Transcorridos quatro anos do novo prazo, o demônio voltou e perguntou ao ferreiro:

- Como é, você está pronto?

- Quase. Mas antes eu quero que você me deixe terminar este trabalho. Enquanto você espera, você pode descansar nesta poltrona.

Muito cansado, o demônio mergulhou na poltrona.
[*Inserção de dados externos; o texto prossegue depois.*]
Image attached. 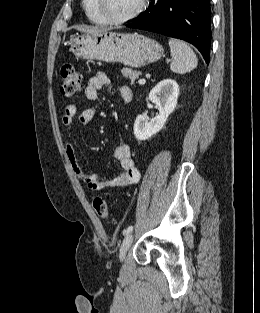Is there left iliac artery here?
I'll use <instances>...</instances> for the list:
<instances>
[{
    "label": "left iliac artery",
    "instance_id": "1",
    "mask_svg": "<svg viewBox=\"0 0 260 313\" xmlns=\"http://www.w3.org/2000/svg\"><path fill=\"white\" fill-rule=\"evenodd\" d=\"M133 226L131 225V226H129L127 229H125L124 231H123V234L124 235H126V234H128L129 232H131L132 230H133Z\"/></svg>",
    "mask_w": 260,
    "mask_h": 313
}]
</instances>
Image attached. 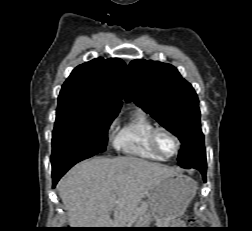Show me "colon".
<instances>
[{"instance_id":"obj_1","label":"colon","mask_w":252,"mask_h":231,"mask_svg":"<svg viewBox=\"0 0 252 231\" xmlns=\"http://www.w3.org/2000/svg\"><path fill=\"white\" fill-rule=\"evenodd\" d=\"M190 222H191V223H196V220L193 219V220H191Z\"/></svg>"}]
</instances>
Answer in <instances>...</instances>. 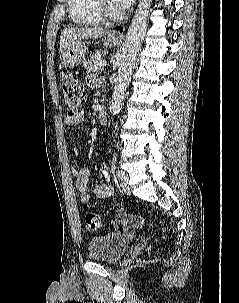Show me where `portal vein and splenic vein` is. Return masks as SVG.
I'll list each match as a JSON object with an SVG mask.
<instances>
[{
    "instance_id": "1",
    "label": "portal vein and splenic vein",
    "mask_w": 239,
    "mask_h": 303,
    "mask_svg": "<svg viewBox=\"0 0 239 303\" xmlns=\"http://www.w3.org/2000/svg\"><path fill=\"white\" fill-rule=\"evenodd\" d=\"M106 65H107V63H106L105 60H102V61L100 62V66H101V67H105Z\"/></svg>"
}]
</instances>
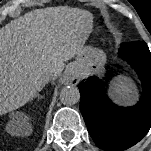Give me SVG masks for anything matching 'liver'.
<instances>
[{"label": "liver", "mask_w": 151, "mask_h": 151, "mask_svg": "<svg viewBox=\"0 0 151 151\" xmlns=\"http://www.w3.org/2000/svg\"><path fill=\"white\" fill-rule=\"evenodd\" d=\"M93 15L70 7L37 9L0 29V116L30 101L64 62L84 50Z\"/></svg>", "instance_id": "obj_1"}]
</instances>
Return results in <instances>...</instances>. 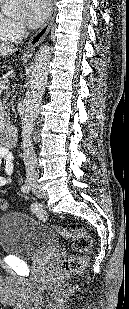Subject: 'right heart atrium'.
I'll return each mask as SVG.
<instances>
[{"mask_svg": "<svg viewBox=\"0 0 129 309\" xmlns=\"http://www.w3.org/2000/svg\"><path fill=\"white\" fill-rule=\"evenodd\" d=\"M11 32L12 35L18 40L26 34V29L22 22L11 20Z\"/></svg>", "mask_w": 129, "mask_h": 309, "instance_id": "right-heart-atrium-1", "label": "right heart atrium"}]
</instances>
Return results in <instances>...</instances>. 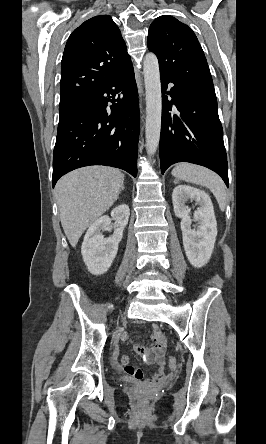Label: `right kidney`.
Masks as SVG:
<instances>
[{"label":"right kidney","mask_w":266,"mask_h":444,"mask_svg":"<svg viewBox=\"0 0 266 444\" xmlns=\"http://www.w3.org/2000/svg\"><path fill=\"white\" fill-rule=\"evenodd\" d=\"M130 210L122 204L114 208L111 216L117 222L113 235L104 238L101 231L110 227L111 219L105 215L98 218L87 230L81 247V253L87 269L94 275H101L110 268L118 251V245L123 237L124 227L128 224Z\"/></svg>","instance_id":"1"}]
</instances>
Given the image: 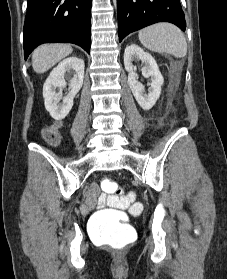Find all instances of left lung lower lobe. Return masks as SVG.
<instances>
[{"instance_id":"obj_1","label":"left lung lower lobe","mask_w":227,"mask_h":279,"mask_svg":"<svg viewBox=\"0 0 227 279\" xmlns=\"http://www.w3.org/2000/svg\"><path fill=\"white\" fill-rule=\"evenodd\" d=\"M119 42L131 32L157 22H171L186 29L179 0H117Z\"/></svg>"}]
</instances>
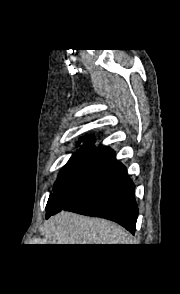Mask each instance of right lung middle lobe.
I'll return each mask as SVG.
<instances>
[{
  "label": "right lung middle lobe",
  "instance_id": "dd1d6c3e",
  "mask_svg": "<svg viewBox=\"0 0 180 294\" xmlns=\"http://www.w3.org/2000/svg\"><path fill=\"white\" fill-rule=\"evenodd\" d=\"M98 148L86 144V147L81 148L77 153L69 159L67 164L62 168L55 183L53 193L50 194L47 206L61 193L76 177L84 164L95 153Z\"/></svg>",
  "mask_w": 180,
  "mask_h": 294
}]
</instances>
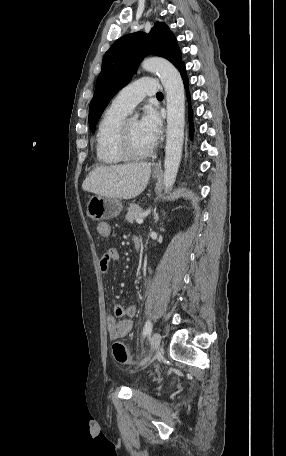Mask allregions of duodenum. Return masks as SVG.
<instances>
[{"label":"duodenum","mask_w":286,"mask_h":456,"mask_svg":"<svg viewBox=\"0 0 286 456\" xmlns=\"http://www.w3.org/2000/svg\"><path fill=\"white\" fill-rule=\"evenodd\" d=\"M133 245H134V248L135 250H140L141 249V245H142V242H141V238L136 236L133 238Z\"/></svg>","instance_id":"410a0bca"}]
</instances>
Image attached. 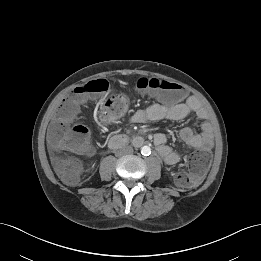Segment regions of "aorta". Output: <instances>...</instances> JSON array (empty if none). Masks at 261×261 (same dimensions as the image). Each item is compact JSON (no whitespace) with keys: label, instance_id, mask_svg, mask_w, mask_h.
<instances>
[{"label":"aorta","instance_id":"762f6f07","mask_svg":"<svg viewBox=\"0 0 261 261\" xmlns=\"http://www.w3.org/2000/svg\"><path fill=\"white\" fill-rule=\"evenodd\" d=\"M141 153H142V155H145V156L149 155L151 153L150 147L149 146H143L141 148Z\"/></svg>","mask_w":261,"mask_h":261}]
</instances>
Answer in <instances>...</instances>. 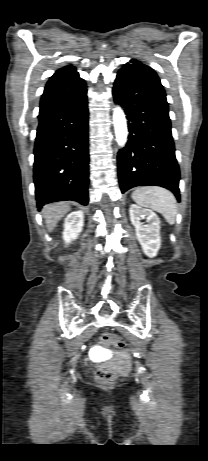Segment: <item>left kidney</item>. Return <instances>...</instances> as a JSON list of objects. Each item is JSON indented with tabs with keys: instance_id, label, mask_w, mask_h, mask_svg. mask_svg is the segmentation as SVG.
Returning a JSON list of instances; mask_svg holds the SVG:
<instances>
[{
	"instance_id": "5707ae66",
	"label": "left kidney",
	"mask_w": 208,
	"mask_h": 461,
	"mask_svg": "<svg viewBox=\"0 0 208 461\" xmlns=\"http://www.w3.org/2000/svg\"><path fill=\"white\" fill-rule=\"evenodd\" d=\"M130 220L135 227L137 239L143 252L150 258L155 257L161 246L160 219L152 210L132 204L129 208ZM146 218L148 224L141 220Z\"/></svg>"
}]
</instances>
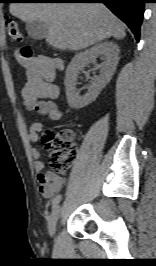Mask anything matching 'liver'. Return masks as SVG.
<instances>
[{
    "mask_svg": "<svg viewBox=\"0 0 156 266\" xmlns=\"http://www.w3.org/2000/svg\"><path fill=\"white\" fill-rule=\"evenodd\" d=\"M9 10L27 23L43 21L46 42L59 50L78 51L126 36L124 24L102 3H11Z\"/></svg>",
    "mask_w": 156,
    "mask_h": 266,
    "instance_id": "6515ba94",
    "label": "liver"
}]
</instances>
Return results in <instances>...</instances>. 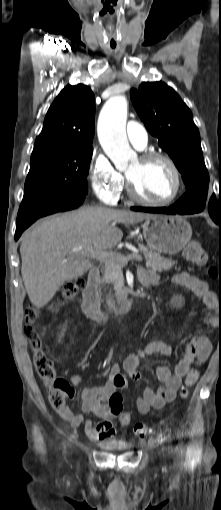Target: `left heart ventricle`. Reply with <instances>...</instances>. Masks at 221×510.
<instances>
[{"label": "left heart ventricle", "mask_w": 221, "mask_h": 510, "mask_svg": "<svg viewBox=\"0 0 221 510\" xmlns=\"http://www.w3.org/2000/svg\"><path fill=\"white\" fill-rule=\"evenodd\" d=\"M126 174L133 181L139 195L149 200L167 199L175 188L174 174L162 160L144 163L137 159Z\"/></svg>", "instance_id": "obj_1"}]
</instances>
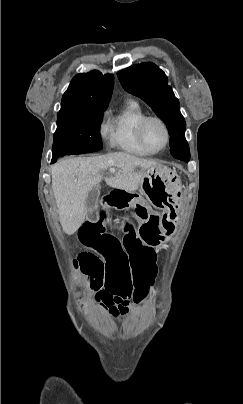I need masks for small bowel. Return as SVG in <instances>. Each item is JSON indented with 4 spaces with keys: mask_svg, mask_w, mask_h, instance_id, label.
<instances>
[{
    "mask_svg": "<svg viewBox=\"0 0 243 404\" xmlns=\"http://www.w3.org/2000/svg\"><path fill=\"white\" fill-rule=\"evenodd\" d=\"M79 237L88 250L79 254L77 262L90 277L95 301L113 318L129 314L130 298L146 296L154 280V248L141 242L129 222L124 223L120 240L97 217L83 224Z\"/></svg>",
    "mask_w": 243,
    "mask_h": 404,
    "instance_id": "1",
    "label": "small bowel"
}]
</instances>
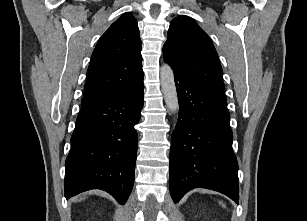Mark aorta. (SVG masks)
<instances>
[{
  "instance_id": "1",
  "label": "aorta",
  "mask_w": 307,
  "mask_h": 221,
  "mask_svg": "<svg viewBox=\"0 0 307 221\" xmlns=\"http://www.w3.org/2000/svg\"><path fill=\"white\" fill-rule=\"evenodd\" d=\"M161 88L167 108L171 113L179 111V100L172 68L164 64L160 69Z\"/></svg>"
}]
</instances>
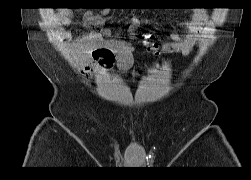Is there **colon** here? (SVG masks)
Masks as SVG:
<instances>
[{"instance_id":"1","label":"colon","mask_w":251,"mask_h":180,"mask_svg":"<svg viewBox=\"0 0 251 180\" xmlns=\"http://www.w3.org/2000/svg\"><path fill=\"white\" fill-rule=\"evenodd\" d=\"M143 39H145L148 42L149 48L156 54L159 53V46L156 42L151 41L150 35H144L142 36Z\"/></svg>"}]
</instances>
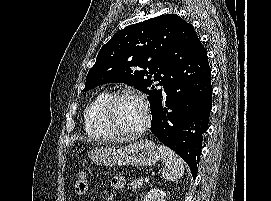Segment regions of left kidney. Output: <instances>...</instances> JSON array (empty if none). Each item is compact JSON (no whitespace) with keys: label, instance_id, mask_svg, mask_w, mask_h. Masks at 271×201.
Wrapping results in <instances>:
<instances>
[{"label":"left kidney","instance_id":"left-kidney-1","mask_svg":"<svg viewBox=\"0 0 271 201\" xmlns=\"http://www.w3.org/2000/svg\"><path fill=\"white\" fill-rule=\"evenodd\" d=\"M165 196V192L154 188L145 195L143 201H166Z\"/></svg>","mask_w":271,"mask_h":201}]
</instances>
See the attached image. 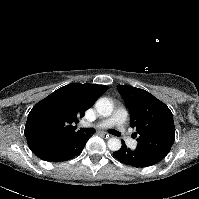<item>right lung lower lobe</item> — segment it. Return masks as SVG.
<instances>
[{
  "label": "right lung lower lobe",
  "mask_w": 199,
  "mask_h": 199,
  "mask_svg": "<svg viewBox=\"0 0 199 199\" xmlns=\"http://www.w3.org/2000/svg\"><path fill=\"white\" fill-rule=\"evenodd\" d=\"M90 137L91 135L81 133L60 142L34 145L30 149L42 160L61 162L78 155Z\"/></svg>",
  "instance_id": "right-lung-lower-lobe-1"
}]
</instances>
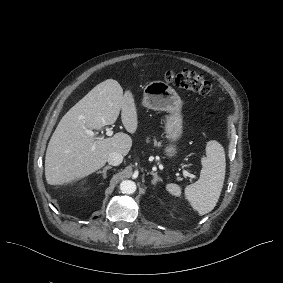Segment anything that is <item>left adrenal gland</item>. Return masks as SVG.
<instances>
[{"label":"left adrenal gland","mask_w":283,"mask_h":283,"mask_svg":"<svg viewBox=\"0 0 283 283\" xmlns=\"http://www.w3.org/2000/svg\"><path fill=\"white\" fill-rule=\"evenodd\" d=\"M148 174H151L153 176L151 182L155 183L157 180H162V177L158 176L156 172L150 171Z\"/></svg>","instance_id":"1"}]
</instances>
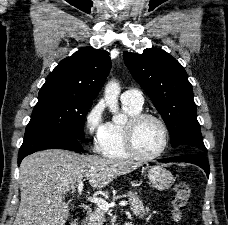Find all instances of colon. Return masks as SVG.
Listing matches in <instances>:
<instances>
[{"label":"colon","instance_id":"1","mask_svg":"<svg viewBox=\"0 0 228 225\" xmlns=\"http://www.w3.org/2000/svg\"><path fill=\"white\" fill-rule=\"evenodd\" d=\"M173 193L171 216L175 223H180L183 220V213L191 193V186L185 180L178 181L173 187Z\"/></svg>","mask_w":228,"mask_h":225}]
</instances>
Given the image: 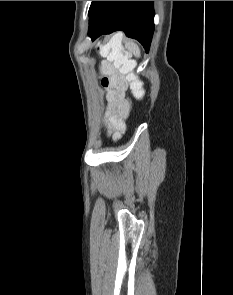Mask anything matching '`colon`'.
I'll use <instances>...</instances> for the list:
<instances>
[{"mask_svg":"<svg viewBox=\"0 0 233 295\" xmlns=\"http://www.w3.org/2000/svg\"><path fill=\"white\" fill-rule=\"evenodd\" d=\"M99 52L106 60L101 81L102 86L110 91L123 90L125 79L122 74L128 73L134 66L123 49V38L119 35L110 37L100 45ZM116 69L121 71L117 72ZM129 79L133 95L141 99L144 96L143 82L133 75Z\"/></svg>","mask_w":233,"mask_h":295,"instance_id":"5ec220e1","label":"colon"}]
</instances>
- Ah! Agora, que você se encontra aí, riu-se o ferreiro, você vai ficar até que eu decida o contrário.

O demônio fez mil e um esforço para se levantar, mas foi obrigado a reconhecer-se vencido.

- Se você me deixar ir, pediu o demônio ao ferreiro, em tom de súplica, eu lhe darei outros quatro anos de vida.

- Pois se levante, ordenou-lhe o ferreiro.

Passaram mais quatro anos. Pela terceira vez, surgiu o demônio, convidando o ferreiro a segui-lo.

- Pois não, concordou-lhe o ferreiro. - Agora, podemos até partir já, se você quiser. Mas, olha aqui. Eu preparei para você uma linda surpresa, que está aqui neste saco.

Curioso que só ele, o demônio entrou no saco, para ver, bem mais de perto, a surpresa que lhe havia sido reservada. Imediatamente, o ferreiro amarrou a boca do saco. E colocou-o na bigorna, pegou o martelo e começou a bater sem dó.

- Ai! ai! ai! - gritava e gemia de tanta dor o demônio. E lhe implorava: - Me deixa sair daqui, que eu, nunca mais, virei aqui.

Depois de muita insistência do demônio, o ferreiro abriu o saco. E o maligno, mais que depressa, desapareceu, não sendo mais visto nas redondezas.